Lektüre für alle Tage

29. August 2024

Lydia Davis‘ Geschichtensammlung „Unsere Fremden“ – Textwelten 09/24

Es gibt Bücher, die liest man nicht von der ersten bis zur letzten Seite hintereinander weg. Das wäre zu schade, auch Pralinen verschlingt man nicht hastig wie eine Tafel Schokolade. Lydia Davis, Übersetzerin aus dem Französischen und dem Deutschen, lebt zwar an der amerikanischen Ostküste, besitzt aber immer ein Auge für die kulturelle Welt Europas. Über Jahre taucht sie ab, sammelt Texte und Begebenheiten und ist nun wieder mit einem prallen Kompendium von Stories präsent, für das sie in den USA schon üppig mit Literaturpreisen bedacht wurde. „Unsere Fremden“ enthält Texte, die sich über 20 Seiten erstrecken, und andere, die aus nicht mehr als zwei knappen Sätzen bestehen. Nicht alleine deshalb lohnt es sich, dieses vom Droschl Verlag schön gestaltete Buch mit sich zu führen, sei es im Rucksack oder auf der Rückbank des Autos. Man kann es irgendwo aufschlagen und findet sofort eine Anekdote, eine alltägliche Szene oder einen Gedanken, der manchmal aber nicht immer in einer Pointe mündet.

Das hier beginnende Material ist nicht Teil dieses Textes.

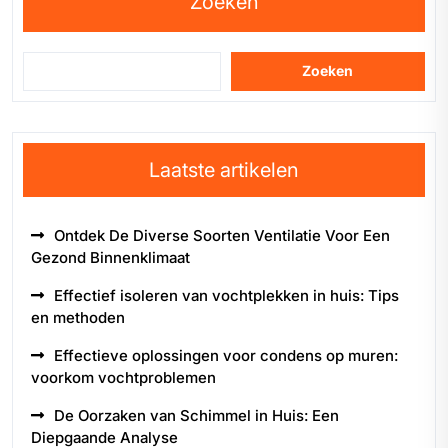
Zoeken
Zoeken
Laatste artikelen
Ontdek De Diverse Soorten Ventilatie Voor Een
Gezond Binnenklimaat
Effectief isoleren van vochtplekken in huis: Tips
en methoden
Effectieve oplossingen voor condens op muren:
voorkom vochtproblemen
De Oorzaken van Schimmel in Huis: Een
Diepgaande Analyse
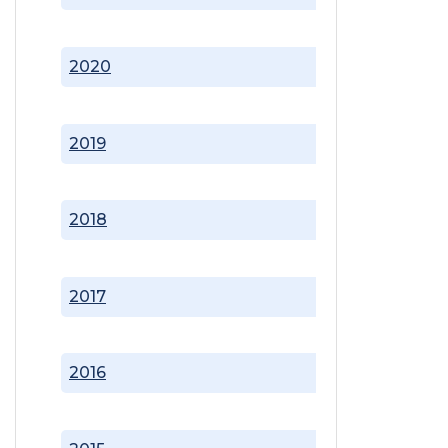
2020
2019
2018
2017
2016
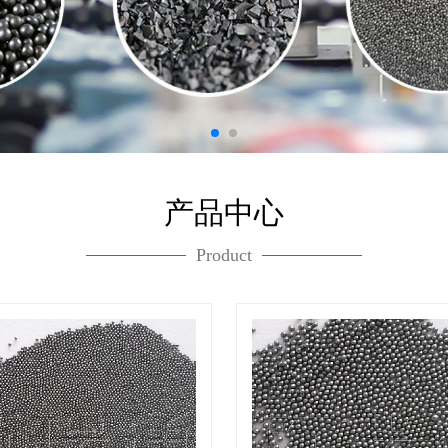
产品中心
Product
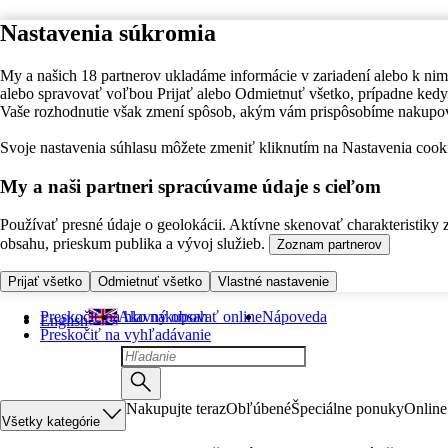
Nastavenia súkromia
My a našich 18 partnerov ukladáme informácie v zariadení alebo k nim
alebo spravovať voľbou Prijať alebo Odmietnuť všetko, prípadne ke
Vaše rozhodnutie však zmení spôsob, akým vám prispôsobíme nakupo
Svoje nastavenia súhlasu môžete zmeniť kliknutím na Nastavenia cooki
My a naši partneri spracúvame údaje s cieľom
Používať presné údaje o geolokácii. Aktívne skenovať charakteristiky 
obsahu, prieskum publika a vývoj služieb.
Zoznam partnerov
Prijať všetko
Odmietnuť všetko
Vlastné nastavenie
Preskočiť na hlavný obsah
Ako nakupovať online
Nápoveda
English
Preskočiť na vyhľadávanie
Nakupujte teraz
Obľúbené
Špeciálne ponuky
Online
Všetky kategórie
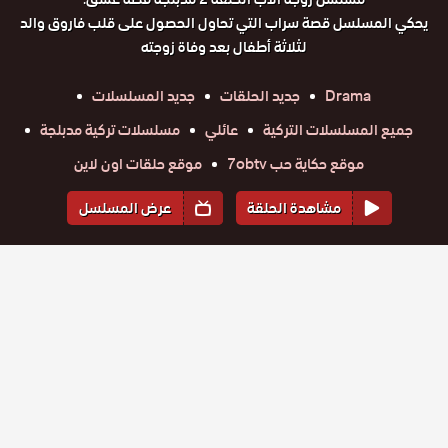
يحكي المسلسل قصة سراب التي تحاول الحصول على قلب فاروق والد
لثلاثة أطفال بعد وفاة زوجته
Drama
جديد الحلقات
جديد المسلسلات
جميع المسلسلات التركية
عائلي
مسلسلات تركية مدبلجة
موقع حكاية حب 7obtv
موقع حلقات اون لاين
مشاهدة الحلقة
عرض المسلسل
المواسم والحلقات
الموسم
1
مسلسل
مسلسل
مسلسل
مسلسل
مسلسل
مسلسل
زوجة الاب
زوجة الاب
زوجة الاب
زوجة الاب
زوجة الاب
زوجة الاب
حلقة
مدبلج
حلقة
حلقة
حلقة
حلقة
حلقة
مدبلج
مدبلج
مدبلج
مدبلج
مدبلج
35
36
37
38
39
40
الحلقة 40
الحلقة 39
الحلقة 38
الحلقة 37
الحلقة 36
الحلقة 35
مسلسل
مسلسل
مسلسل
مسلسل
مسلسل
مسلسل
والاخيرة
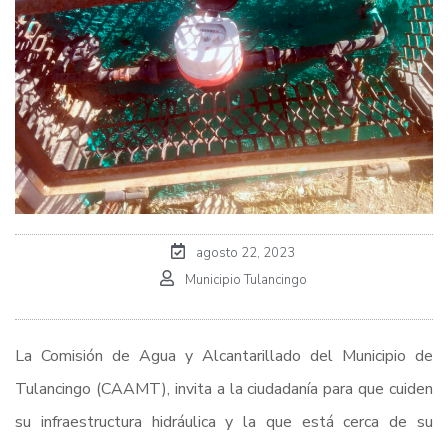
agosto 22, 2023
Municipio Tulancingo
La Comisión de Agua y Alcantarillado del Municipio de
Tulancingo (CAAMT), invita a la ciudadanía para que cuiden
su infraestructura hidráulica y la que está cerca de su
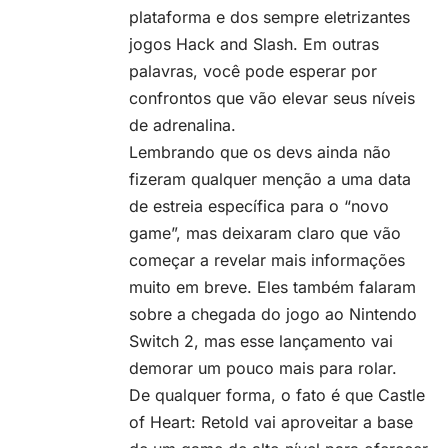
plataforma e dos sempre eletrizantes
jogos Hack and Slash. Em outras
palavras, você pode esperar por
confrontos que vão elevar seus níveis
de adrenalina.
Lembrando que os devs ainda não
fizeram qualquer menção a uma data
de estreia específica para o “novo
game”, mas deixaram claro que vão
começar a revelar mais informações
muito em breve. Eles também falaram
sobre a chegada do jogo ao Nintendo
Switch 2, mas esse lançamento vai
demorar um pouco mais para rolar.
De qualquer forma, o fato é que Castle
of Heart: Retold vai aproveitar a base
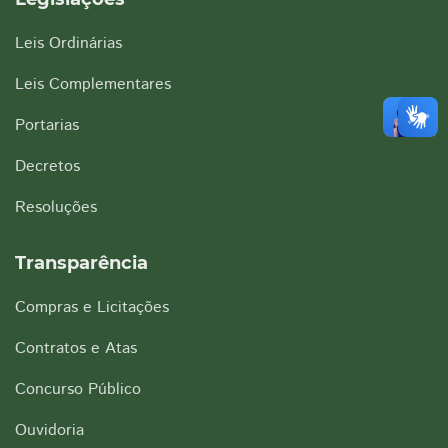
Leis Ordinárias
Leis Complementares
Portarias
Decretos
Resoluções
Transparência
Compras e Licitações
Contratos e Atas
Concurso Público
Ouvidoria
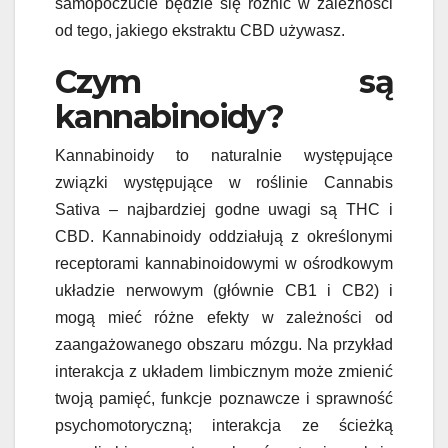
samopoczucie będzie się różnić w zależności
od tego, jakiego ekstraktu CBD używasz.
Czym są
kannabinoidy?
Kannabinoidy to naturalnie występujące
związki występujące w roślinie Cannabis
Sativa – najbardziej godne uwagi są THC i
CBD. Kannabinoidy oddziałują z określonymi
receptorami kannabinoidowymi w ośrodkowym
układzie nerwowym (głównie CB1 i CB2) i
mogą mieć różne efekty w zależności od
zaangażowanego obszaru mózgu. Na przykład
interakcja z układem limbicznym może zmienić
twoją pamięć, funkcje poznawcze i sprawność
psychomotoryczną; interakcja ze ścieżką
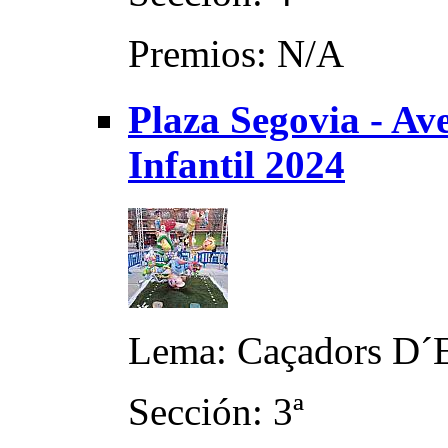
Premios: N/A
Plaza Segovia - Av
Infantil 2024
Lema: Caçadors D´E
Sección: 3ª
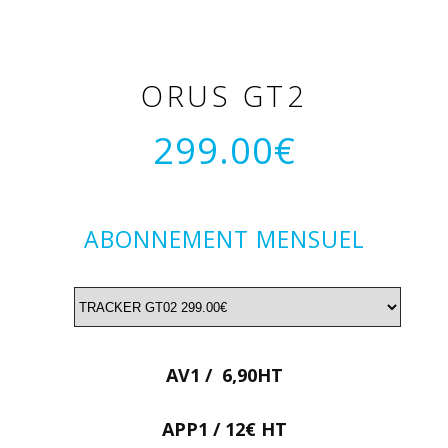
ORUS GT2
299.00€
ABONNEMENT MENSUEL
AV1 / 6,90HT
APP1 / 12€ HT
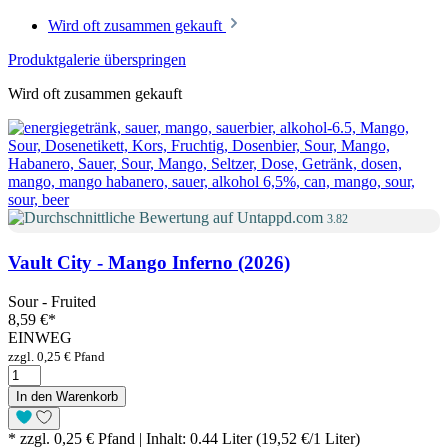
Wird oft zusammen gekauft
Produktgalerie überspringen
Wird oft zusammen gekauft
3.82
Vault City - Mango Inferno (2026)
Sour - Fruited
8,59 €
*
EINWEG
zzgl. 0,25 € Pfand
In den Warenkorb
* zzgl. 0,25 € Pfand | Inhalt: 0.44 Liter (19,52 €/1 Liter)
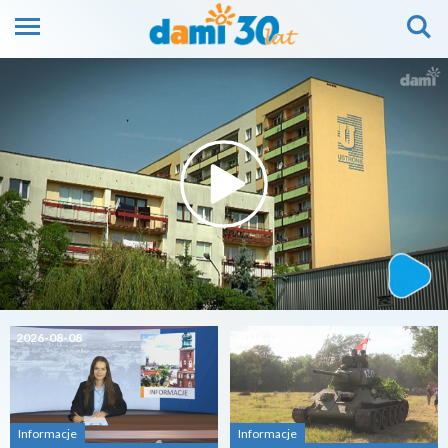
2026-08-08
2026-08-07
Informacje
Informacje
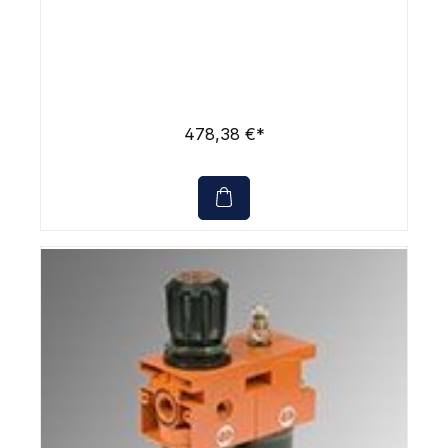
478,38 €*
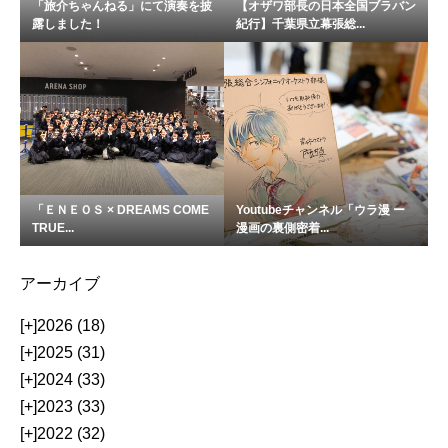
「旅介ちゃんねる」にて演奏を披
【オザワ部長の日本全国ブラバン
露しました！
紀行】千葉県立幕張総...
「ＥＮＥＯＳ × DREAMS COME
Youtubeチャンネル「ウラ漫 ー
TRUE...
漫画の裏側密着...
アーカイブ
[+]
2026 (18)
[+]
2025 (31)
[+]
2024 (33)
[+]
2023 (33)
[+]
2022 (32)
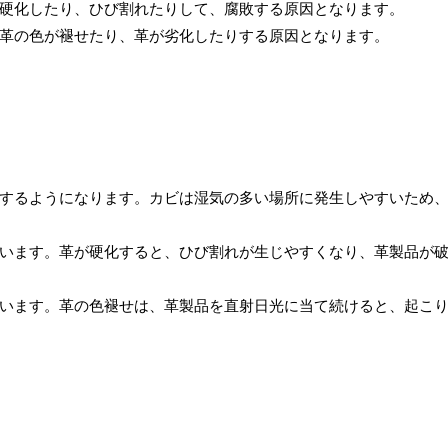
硬化したり、ひび割れたりして、腐敗する原因となります。
革の色が褪せたり、革が劣化したりする原因となります。
するようになります。カビは湿気の多い場所に発生しやすいため
います。革が硬化すると、ひび割れが生じやすくなり、革製品が
います。革の色褪せは、革製品を直射日光に当て続けると、起こ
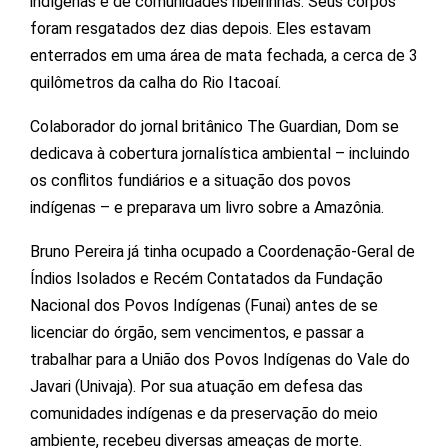
indígenas e de comunidades ribeirinhas. Seus corpos
foram resgatados dez dias depois. Eles estavam
enterrados em uma área de mata fechada, a cerca de 3
quilômetros da calha do Rio Itacoaí.
Colaborador do jornal britânico The Guardian, Dom se
dedicava à cobertura jornalística ambiental – incluindo
os conflitos fundiários e a situação dos povos
indígenas – e preparava um livro sobre a Amazônia.
Bruno Pereira já tinha ocupado a Coordenação-Geral de
Índios Isolados e Recém Contatados da Fundação
Nacional dos Povos Indígenas (Funai) antes de se
licenciar do órgão, sem vencimentos, e passar a
trabalhar para a União dos Povos Indígenas do Vale do
Javari (Univaja). Por sua atuação em defesa das
comunidades indígenas e da preservação do meio
ambiente, recebeu diversas ameaças de morte.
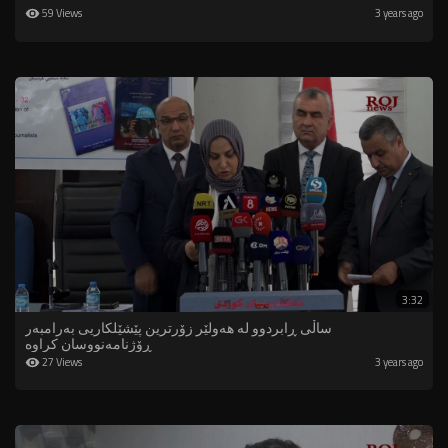
59 Views
3 years ago
3:32
ساڵى ڕابردوو لە هەولێر زۆرترین پێشێلکاریى بەرامبەر
ڕۆژنامەنووسان کراوە
27 Views
3 years ago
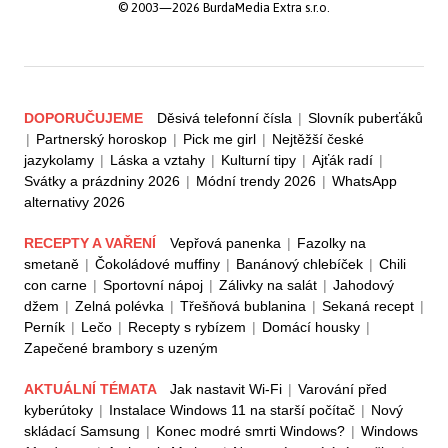
© 2003—2026 BurdaMedia Extra s.r.o.
DOPORUČUJEME
Děsivá telefonní čísla
|
Slovník puberťáků
|
Partnerský horoskop
|
Pick me girl
|
Nejtěžší české
jazykolamy
|
Láska a vztahy
|
Kulturní tipy
|
Ajťák radí
|
Svátky a prázdniny 2026
|
Módní trendy 2026
|
WhatsApp
alternativy 2026
RECEPTY A VAŘENÍ
Vepřová panenka
|
Fazolky na
smetaně
|
Čokoládové muffiny
|
Banánový chlebíček
|
Chili
con carne
|
Sportovní nápoj
|
Zálivky na salát
|
Jahodový
džem
|
Zelná polévka
|
Třešňová bublanina
|
Sekaná recept
|
Perník
|
Lečo
|
Recepty s rybízem
|
Domácí housky
|
Zapečené brambory s uzeným
AKTUÁLNÍ TÉMATA
Jak nastavit Wi-Fi
|
Varování před
kyberútoky
|
Instalace Windows 11 na starší počítač
|
Nový
skládací Samsung
|
Konec modré smrti Windows?
|
Windows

Stets handelt es sich um Begebenheiten eines Alltags, der pur ohne jeden Glamour daherkommt. Da werden Ehepaare belauscht, Gäste im Restaurant beäugt, es gibt Verwechslungen oder Gespräche unter Freundinnen, dann wieder Erlebnisse im Zug oder literarische Anekdoten. Manche bieten treffsichere Gags, andere verrinnen leise und gerade die halten sich lange im Gedächtnis. Aber selbst wenn Davis von Lesereisen berichtet, kann man nie so ganz sicher sein, ob sie nun die Person ist, die hier erzählt, oder jemand anderes. Denn jede dieser Prosaminiaturen könnte auch aus anderer Perspektive erzählt sein und dann würde man über die Person lachen, die hier scheinbar die Deutungshoheit besitzt. Verbindendes Element aller Geschichten bleibt das Beobachten. Beispielhaft dafür ist die Titelgeschichte „Unsere Fremden“. Die „Fremden“ sind nämlich ihre Nachbarn. Manche bestehlen sie, aber sie selbst spielt ebenfalls mit dem Gedanken, eine Nachbarin zu bestehlen. Man kann sich halt auch selbst fremd sein. Reich an Überraschungen sind diese skurrilen, humorvollen und nicht selten weisen Geschichten schon allein durch ihren ironischen Ton, der stets auf einen doppelten Boden verweist. 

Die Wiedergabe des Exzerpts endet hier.